Sulla strada che da Argostoli porta verso sud si incontrano le indicazioni per Agios Georgos, con le sue chiese e i resti del castello, conservati sicuramente meglio di altre rovine incontrate finora. Dalla sommità della fortezza, che offre un suggestivo panorama su questa parte dell’isola, individuiamo la nostra prossima meta; la baia di Lourdata, una dozzina di chilometri di spiaggia caratterizzati da ciottoli bianchi e da un mare dello stesso azzurro limpido di Myrtos. Tutta la costa fino a Skala è un’alternarsi di sabbia e ciottoli che scivolano in un azzurro stupefacente.

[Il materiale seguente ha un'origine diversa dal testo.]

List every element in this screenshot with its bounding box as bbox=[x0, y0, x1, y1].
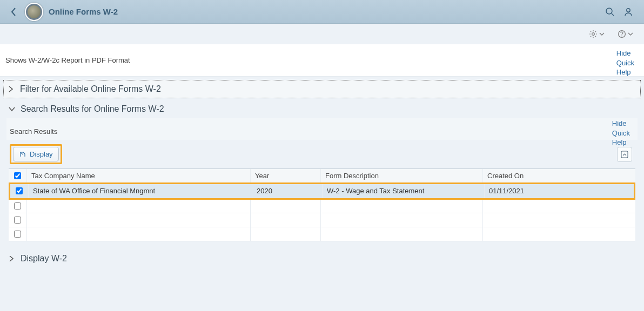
chevron-down-icon bbox=[9, 106, 16, 112]
page-subtitle: Shows W-2/W-2c Report in PDF Format bbox=[5, 56, 639, 64]
back-button[interactable] bbox=[4, 3, 23, 21]
display-w2-toggle[interactable]: Display W-2 bbox=[3, 250, 641, 267]
chevron-right-icon bbox=[8, 86, 16, 92]
row-checkbox[interactable] bbox=[14, 231, 21, 238]
select-all-cell[interactable] bbox=[9, 169, 27, 182]
page-title: Online Forms W-2 bbox=[49, 7, 601, 16]
table-row[interactable]: State of WA Office of Financial Mngmnt 2… bbox=[10, 184, 634, 198]
settings-menu[interactable] bbox=[589, 30, 605, 38]
row-checkbox[interactable] bbox=[16, 187, 23, 194]
chevron-left-icon bbox=[11, 8, 16, 16]
cell-company bbox=[27, 199, 251, 213]
cell-company: State of WA Office of Financial Mngmnt bbox=[29, 184, 252, 198]
hide-quick-help-link[interactable]: Hide Quick Help bbox=[616, 49, 634, 77]
display-w2-title: Display W-2 bbox=[21, 254, 67, 263]
col-created[interactable]: Created On bbox=[483, 169, 635, 182]
cell-desc bbox=[321, 199, 483, 213]
display-w2-panel: Display W-2 bbox=[3, 250, 641, 267]
app-header: Online Forms W-2 bbox=[0, 0, 644, 24]
cell-year bbox=[251, 213, 321, 227]
col-company[interactable]: Tax Company Name bbox=[27, 169, 251, 182]
info-strip: Shows W-2/W-2c Report in PDF Format Hide… bbox=[0, 44, 644, 77]
cell-created bbox=[483, 227, 635, 241]
chevron-down-icon bbox=[599, 31, 605, 37]
svg-point-5 bbox=[621, 36, 622, 37]
cell-desc: W-2 - Wage and Tax Statement bbox=[323, 184, 485, 198]
search-results-label: Search Results bbox=[10, 127, 57, 136]
chevron-down-icon bbox=[628, 31, 633, 37]
table-row[interactable] bbox=[9, 227, 635, 241]
results-panel-toggle[interactable]: Search Results for Online Forms W-2 bbox=[3, 100, 641, 118]
table-settings-icon bbox=[620, 150, 629, 159]
select-all-checkbox[interactable] bbox=[14, 172, 21, 179]
display-highlight: Display bbox=[10, 144, 62, 164]
cell-created: 01/11/2021 bbox=[485, 184, 634, 198]
results-header: Search Results Hide Quick Help bbox=[6, 118, 638, 140]
help-icon bbox=[618, 30, 626, 38]
svg-point-0 bbox=[606, 8, 612, 14]
display-icon bbox=[19, 151, 26, 158]
gear-icon bbox=[589, 30, 598, 38]
chevron-right-icon bbox=[9, 255, 16, 262]
cell-company bbox=[27, 213, 251, 227]
svg-line-1 bbox=[612, 13, 614, 16]
cell-year: 2020 bbox=[252, 184, 323, 198]
user-button[interactable] bbox=[619, 3, 638, 21]
col-desc[interactable]: Form Description bbox=[321, 169, 483, 182]
cell-year bbox=[251, 227, 321, 241]
cell-desc bbox=[321, 213, 483, 227]
filter-panel-toggle[interactable]: Filter for Available Online Forms W-2 bbox=[4, 80, 640, 98]
cell-desc bbox=[321, 227, 483, 241]
user-icon bbox=[623, 7, 633, 17]
row-checkbox[interactable] bbox=[14, 217, 21, 224]
app-logo bbox=[25, 3, 43, 21]
results-panel: Search Results for Online Forms W-2 Sear… bbox=[3, 100, 641, 248]
settings-table-button[interactable] bbox=[617, 147, 632, 162]
svg-point-2 bbox=[627, 8, 630, 11]
table-header-row: Tax Company Name Year Form Description C… bbox=[9, 169, 635, 183]
filter-panel-title: Filter for Available Online Forms W-2 bbox=[20, 84, 161, 94]
action-bar bbox=[0, 24, 644, 44]
selected-row-highlight: State of WA Office of Financial Mngmnt 2… bbox=[9, 182, 635, 200]
results-panel-title: Search Results for Online Forms W-2 bbox=[21, 104, 164, 114]
table-row[interactable] bbox=[9, 213, 635, 227]
display-button-label: Display bbox=[30, 150, 53, 158]
svg-point-3 bbox=[592, 33, 595, 36]
display-button[interactable]: Display bbox=[13, 147, 59, 161]
hide-quick-help-link-results[interactable]: Hide Quick Help bbox=[612, 119, 630, 147]
results-table: Tax Company Name Year Form Description C… bbox=[9, 168, 635, 241]
search-icon bbox=[605, 7, 615, 17]
row-checkbox[interactable] bbox=[14, 202, 21, 209]
cell-created bbox=[483, 199, 635, 213]
filter-panel: Filter for Available Online Forms W-2 bbox=[3, 80, 641, 98]
cell-created bbox=[483, 213, 635, 227]
search-button[interactable] bbox=[601, 3, 619, 21]
col-year[interactable]: Year bbox=[251, 169, 321, 182]
cell-company bbox=[27, 227, 251, 241]
help-menu[interactable] bbox=[618, 30, 633, 38]
cell-year bbox=[251, 199, 321, 213]
results-toolbar: Display bbox=[6, 140, 638, 168]
svg-rect-6 bbox=[621, 151, 628, 158]
table-row[interactable] bbox=[9, 199, 635, 213]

Ci fermiamo per il pieno. La TV nel gabbiotto del distributore trasmette le immagini degli ormai consueti incendi estivi. Scendendo verso Skala stiamo incontrando diverse aree – fortunatamente di estensione tutto sommato limitata – colpite da incendi anche recenti. Nella zona di Markopulo l’odore di terra bruciata ci entra nelle nari
ci.
Grecia, Italia, Spagna. Ogni anno la stessa storia. Il caldo torrido che favorisce lo svilupparsi degli incendi, certo. Ma non credo più di tanto alla storia dei turisti distratti che gettano dal finestrino i mozziconi di sigaretta, né ai piromani, ovvero a quei folli che si divertono ad appiccare il fuoco nei boschi. Credo di più alla speculazione. L’obbligo di mantenere la destinazione boschiva nelle aree colpite da incendi in Italia c’è già. Quello di identificare le aree boscate segnalando quelle che sono state distrutte dal fuoco anche. Il discorso è sempre lo stesso: le regole ci sarebbero anche, occorrerebbe farle rispettare.

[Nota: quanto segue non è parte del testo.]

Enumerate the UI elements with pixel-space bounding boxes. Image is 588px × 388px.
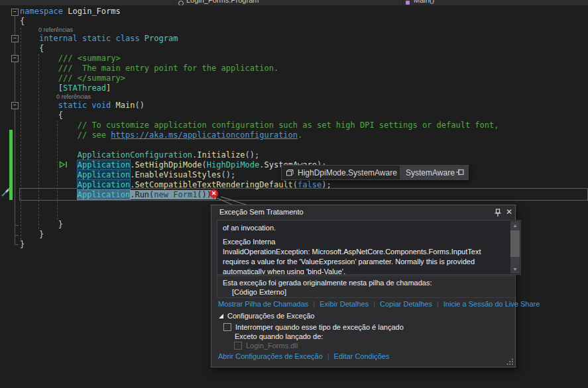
- code-token: .: [298, 130, 302, 140]
- code-token: HighDpiMode: [207, 160, 259, 170]
- outlining-tick: [15, 244, 19, 245]
- dialog-link[interactable]: Copiar Detalhes: [380, 300, 432, 308]
- code-token: }: [20, 240, 25, 249]
- aka-link[interactable]: https://aka.ms/applicationconfiguration: [111, 130, 298, 140]
- code-token: Application: [78, 160, 130, 170]
- code-token: [20, 150, 78, 160]
- module-checkbox-row[interactable]: Login_Forms.dll: [234, 342, 298, 350]
- code-line: {: [20, 111, 499, 121]
- code-token: ();: [221, 170, 235, 179]
- dialog-link[interactable]: Mostrar Pilha de Chamadas: [218, 300, 308, 308]
- pin-icon[interactable]: [455, 168, 465, 176]
- fold-marker-summary[interactable]: −: [11, 55, 19, 62]
- code-token: (: [202, 160, 207, 170]
- code-token: STAThread: [63, 83, 106, 93]
- code-token: false: [298, 180, 322, 189]
- code-line: {: [20, 17, 499, 26]
- code-line: {: [20, 44, 499, 54]
- code-token: [20, 54, 58, 63]
- code-token: .Run(: [130, 190, 154, 199]
- code-token: );: [322, 180, 331, 189]
- brush-icon[interactable]: [1, 186, 11, 197]
- except-when-label: Exceto quando lançado de:: [235, 332, 323, 340]
- code-line: namespace Login_Forms: [20, 7, 499, 17]
- exception-settings-header: Configurações de Exceção: [227, 312, 314, 320]
- debugger-datatip[interactable]: HighDpiMode.SystemAware SystemAware: [281, 165, 469, 180]
- code-token: EnableVisualStyles: [135, 170, 221, 179]
- code-line: ApplicationConfiguration.Initialize();: [20, 150, 499, 160]
- code-line: static void Main(): [20, 101, 499, 111]
- code-line: // To customize application configuratio…: [20, 121, 499, 130]
- dialog-link-row: Mostrar Pilha de Chamadas|Exibir Detalhe…: [218, 300, 540, 308]
- scroll-down-icon[interactable]: ▼: [510, 265, 520, 273]
- code-token: [20, 180, 78, 189]
- code-token: Program: [145, 34, 178, 43]
- code-token: 0 referências: [38, 26, 73, 33]
- module-checkbox[interactable]: [234, 342, 242, 350]
- code-line: // see https://aka.ms/applicationconfigu…: [20, 130, 499, 140]
- code-token: /// The main entry point for the applica…: [58, 64, 278, 73]
- dialog-link[interactable]: Editar Condições: [334, 352, 390, 360]
- code-token: [20, 64, 58, 73]
- datatip-expression: HighDpiMode.SystemAware: [298, 168, 397, 177]
- member-dropdown[interactable]: Main(): [414, 0, 434, 4]
- codelens-references[interactable]: 0 referências: [20, 93, 499, 101]
- code-line: /// <summary>: [20, 54, 499, 64]
- code-token: {: [20, 17, 25, 26]
- type-dropdown[interactable]: Login_Forms.Program: [186, 0, 259, 4]
- scroll-up-icon[interactable]: ▲: [510, 221, 520, 230]
- struct-icon: [286, 169, 294, 177]
- navbar-separator: [402, 0, 403, 5]
- codelens-references[interactable]: 0 referências: [20, 26, 499, 34]
- code-token: [20, 34, 39, 43]
- outlining-tick: [15, 225, 19, 226]
- dialog-link[interactable]: Inicie a Sessão do Live Share: [443, 300, 540, 308]
- code-token: {: [20, 44, 44, 53]
- code-token: SetHighDpiMode: [135, 160, 202, 170]
- inner-exception-heading: Exceção Interna: [223, 237, 504, 247]
- run-to-cursor-icon[interactable]: [59, 161, 68, 168]
- outlining-tick: [15, 235, 19, 236]
- link-separator: |: [373, 300, 375, 308]
- code-token: Application: [78, 190, 130, 199]
- code-token: static void: [58, 101, 111, 110]
- code-token: [20, 73, 58, 83]
- code-line: Application.Run(new Form1());: [20, 190, 499, 200]
- code-token: [140, 34, 145, 43]
- code-token: Form1: [173, 190, 197, 199]
- code-token: Main: [116, 101, 135, 110]
- break-checkbox[interactable]: [223, 323, 231, 331]
- code-token: [20, 190, 78, 199]
- exception-settings-expander[interactable]: Configurações de Exceção: [218, 312, 314, 320]
- dialog-link[interactable]: Exibir Detalhes: [320, 300, 369, 308]
- code-token: }: [20, 220, 63, 229]
- navbar-separator: [174, 0, 174, 5]
- code-token: Application: [78, 170, 130, 179]
- code-token: (): [135, 101, 144, 110]
- stack-box: Esta exceção foi gerada originalmente ne…: [217, 275, 516, 298]
- stack-intro: Esta exceção foi gerada originalmente ne…: [223, 278, 510, 287]
- break-checkbox-label: Interromper quando esse tipo de exceção …: [235, 323, 404, 331]
- link-separator: |: [327, 352, 329, 360]
- fold-marker-class[interactable]: −: [11, 35, 19, 42]
- datatip-value-region[interactable]: SystemAware: [400, 166, 468, 179]
- code-token: (: [293, 180, 298, 189]
- code-token: [20, 83, 58, 93]
- fold-marker-main[interactable]: −: [11, 102, 19, 109]
- pin-icon[interactable]: [494, 209, 502, 217]
- code-token: // see: [78, 130, 111, 140]
- exception-message-top: of an invocation.: [223, 223, 504, 233]
- code-token: ApplicationConfiguration: [78, 150, 192, 160]
- resize-grip[interactable]: [506, 358, 514, 365]
- code-token: .: [259, 160, 264, 170]
- scrollbar[interactable]: ▲ ▼: [510, 221, 520, 273]
- exception-error-icon[interactable]: ✕: [209, 189, 218, 198]
- close-icon[interactable]: ✕: [504, 207, 514, 217]
- scrollbar-thumb[interactable]: [510, 230, 520, 257]
- break-checkbox-row[interactable]: Interromper quando esse tipo de exceção …: [223, 323, 404, 331]
- code-token: Login_Forms: [63, 7, 121, 16]
- fold-marker-namespace[interactable]: −: [11, 9, 19, 16]
- dialog-link[interactable]: Abrir Configurações de Exceção: [218, 352, 323, 360]
- code-token: ();: [245, 150, 260, 160]
- class-icon: [178, 1, 184, 5]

Da Skala a Poros la costa diventa più selvaggia e aspra, in un susseguirsi di calette rocciose e spiagge di ciottoli. Non c’è altro da fare che scegliere un posto e fermarsi per l’ultimo bagno della giornata. La strada da Poros a Sami attraversa l’entroterra in un paesaggio diversificato, tra spoglie distese di rocce e boschi piuttosto fitti. Vorremmo fermarci ogni cento metri a scattare foto, fare due passi nei villaggi o camminare in mezzo ai boschi, ma si sta facendo tardi. Vogliamo arrivare all’appartamento per farci una doccia e poi uscire di nuovo. Stasera abbiamo deciso di cenare fuori.
Andiamo a Pouleta, paese dell’interno a pochi chilometri da Sami. Il Rombolis offre un menù a base di carne proveniente dagli allevamenti di proprietà del gestore. Non sono un gran carnivoro, ma devo riconoscere che è davvero ottima. E soprattutto, a chilometro zero!

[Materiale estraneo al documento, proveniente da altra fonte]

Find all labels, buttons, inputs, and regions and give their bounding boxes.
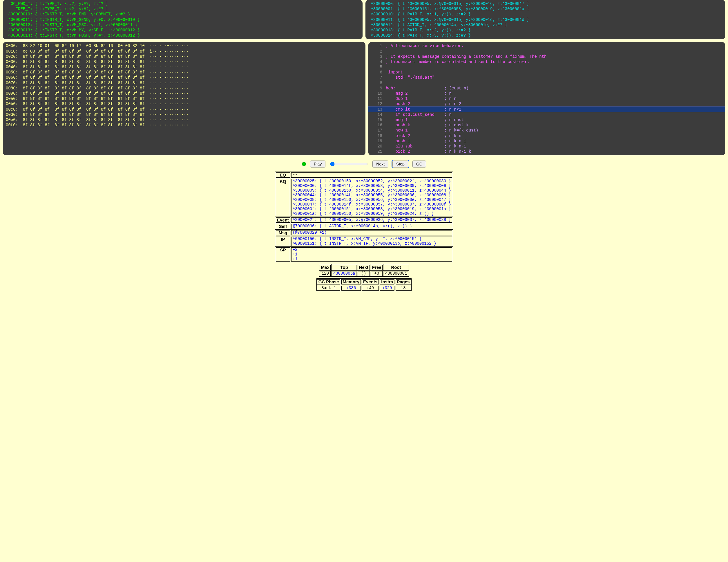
event-value: ^3000002f: { t:^30000005, x:@70000036, y… xyxy=(291,217,453,223)
source-line: 9beh: ; (cust n) xyxy=(368,86,725,91)
gc-events: +49 xyxy=(361,285,379,291)
source-line: 17 new 1 ; n k=(k cust) xyxy=(368,128,725,133)
mem-max: 120 xyxy=(319,270,331,276)
status-led-icon xyxy=(302,162,306,166)
state-table: EQ -- KQ ^30000025: { t:^00000150, x:^30… xyxy=(275,171,453,262)
msg-label: Msg xyxy=(275,229,291,236)
gc-table: GC PhaseMemoryEventsInstrsPages Bank 1 +… xyxy=(316,278,412,291)
source-line: 5 xyxy=(368,64,725,70)
source-line: 20 alu sub ; n k n-1 xyxy=(368,144,725,149)
eq-value: -- xyxy=(291,172,453,178)
source-line: 8 xyxy=(368,80,725,86)
mem-header: Max xyxy=(319,264,331,270)
kq-value: ^30000025: { t:^00000150, x:^30000052, y… xyxy=(291,178,453,217)
source-line: 6.import xyxy=(368,70,725,75)
controls-bar: Play Next Step GC xyxy=(0,158,728,170)
source-line: 12 push 2 ; n n 2 xyxy=(368,101,725,106)
memory-table: MaxTopNextFreeRoot 120 ^3000005a () +0 ^… xyxy=(319,264,409,276)
source-line: 3; It expects a message containing a cus… xyxy=(368,54,725,59)
mem-header: Root xyxy=(383,264,409,270)
quad-memory-panel-right: ^3000000e: { t:^30000005, x:@70000015, y… xyxy=(365,0,725,39)
msg-value: (@70000029 +1) xyxy=(291,229,453,236)
speed-slider[interactable] xyxy=(330,162,368,166)
mem-header: Free xyxy=(370,264,383,270)
gc-instrs: +329 xyxy=(379,285,395,291)
gc-memory: +336 xyxy=(341,285,361,291)
source-line: 13 cmp lt ; n n<2 xyxy=(368,107,725,112)
source-line: 15 msg 1 ; n cust xyxy=(368,117,725,122)
quad-memory-panel-left: GC_FWD_T: { t:TYPE_T, x:#?, y:#?, z:#? }… xyxy=(3,0,363,39)
mem-next: () xyxy=(357,270,370,276)
ip-value: ^00000150: { t:INSTR_T, x:VM_CMP, y:LT, … xyxy=(291,236,453,247)
sp-label: SP xyxy=(275,247,291,262)
event-label: Event xyxy=(275,217,291,223)
source-line: 2 xyxy=(368,49,725,54)
source-line: 10 msg 2 ; n xyxy=(368,91,725,96)
play-button[interactable]: Play xyxy=(310,160,325,167)
source-line: 18 pick 2 ; n k n xyxy=(368,133,725,138)
hex-dump-panel: 0000: 88 82 10 01 00 82 10 f7 00 8b 82 1… xyxy=(3,42,365,155)
sp-value: +2 +1 +1 xyxy=(291,247,453,262)
gc-header: GC Phase xyxy=(316,279,341,285)
ip-label: IP xyxy=(275,236,291,247)
source-line: 7 std: "./std.asm" xyxy=(368,75,725,80)
source-line: 4; fibonnacci number is calculated and s… xyxy=(368,59,725,64)
self-label: Self xyxy=(275,223,291,229)
gc-phase: Bank 1 xyxy=(316,285,341,291)
gc-header: Pages xyxy=(395,279,412,285)
gc-header: Memory xyxy=(341,279,361,285)
next-button[interactable]: Next xyxy=(372,160,388,167)
self-value: @70000036: { t:ACTOR_T, x:^0000014b, y:(… xyxy=(291,223,453,229)
gc-header: Events xyxy=(361,279,379,285)
mem-header: Top xyxy=(331,264,357,270)
source-panel: 1; A fibonnacci service behavior.23; It … xyxy=(368,42,725,155)
mem-root: ^30000001 xyxy=(383,270,409,276)
source-line: 16 push k ; n cust k xyxy=(368,122,725,128)
kq-label: KQ xyxy=(275,178,291,217)
mem-top: ^3000005a xyxy=(331,270,357,276)
mem-free: +0 xyxy=(370,270,383,276)
source-line: 14 if std.cust_send ; n xyxy=(368,112,725,117)
gc-header: Instrs xyxy=(379,279,395,285)
source-line: 19 push 1 ; n k n 1 xyxy=(368,138,725,144)
source-line: 21 pick 2 ; n k n-1 k xyxy=(368,149,725,154)
gc-pages: 18 xyxy=(395,285,412,291)
source-line: 11 dup 1 ; n n xyxy=(368,96,725,101)
eq-label: EQ xyxy=(275,172,291,178)
source-line: 1; A fibonnacci service behavior. xyxy=(368,43,725,48)
step-button[interactable]: Step xyxy=(392,160,408,167)
mem-header: Next xyxy=(357,264,370,270)
gc-button[interactable]: GC xyxy=(412,160,426,167)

Rientrati a Sami ci fermiamo ad un concerto proprio vicino al nostro appartamento: una specie di festa paesana con musica pop-folk, o qualcosa di simile. An
ziani, giovani, uomini e donne ballano insieme passandosi le braccia sulle spalle, nel tipico schieramento delle danze greche. Non capiamo esattamente quello che ci sta capitando intorno. Ma è entusiasmante.

mercoledì 4 novembre 2009

Per le isole Ionie seguendo solo una traccia - 7. Libertà di movimento

Sami, 22/08/09
La strada sale, a tratti un po’ rattoppata, come certi vecchi maglioni usurati. Curve e controcurve, un tratto di discesa, poi un altro strappo in salita. Alla nostra destra una pietraia scoscesa, interrotta giusto da qualche timido arbusto. Di tanto in tanto qualche tratto di strada più ombreggiato, dove ritorna la presenza di pini marittimi e cipressi; il beneficio dato dalla frescura è immediato. Qualche piccolo villaggio, una manciata di case qua e là, per la strada solo qualche viandante e gli anziani riuniti all’ombra del pergolato davanti a qualche taverna. Qualche casa diroccata, parecchi orti, pochissimi negozi. Immagini che passano davanti ai nostri occhi per un minuto o poco più, poi è nuovamente pietraia che scende a strapiombo verso il mare, tra muretti a secco che delimitano a volte i piccoli orti al limitare dei villaggi, a volte gli uliveti, a volte non si capisce bene che cosa perché nel loro perimetro non si vede altro che rocce. Ancora macchie di cipressi che svettano in lontananza sopra gli altri alberi con portamento austero, quasi volessero distinguersi. Qualche strada scende verso la costa, ma si tratta per lo più di sentieri da capre. E non è un modo di dire; lungo la strada ne incontriamo parecchie. Capre e mucche. Stiamo percorrendo la strada che collega Agia Evfymia e Fiskardo. Oggi esploreremo la parte settentrionale dell’isola.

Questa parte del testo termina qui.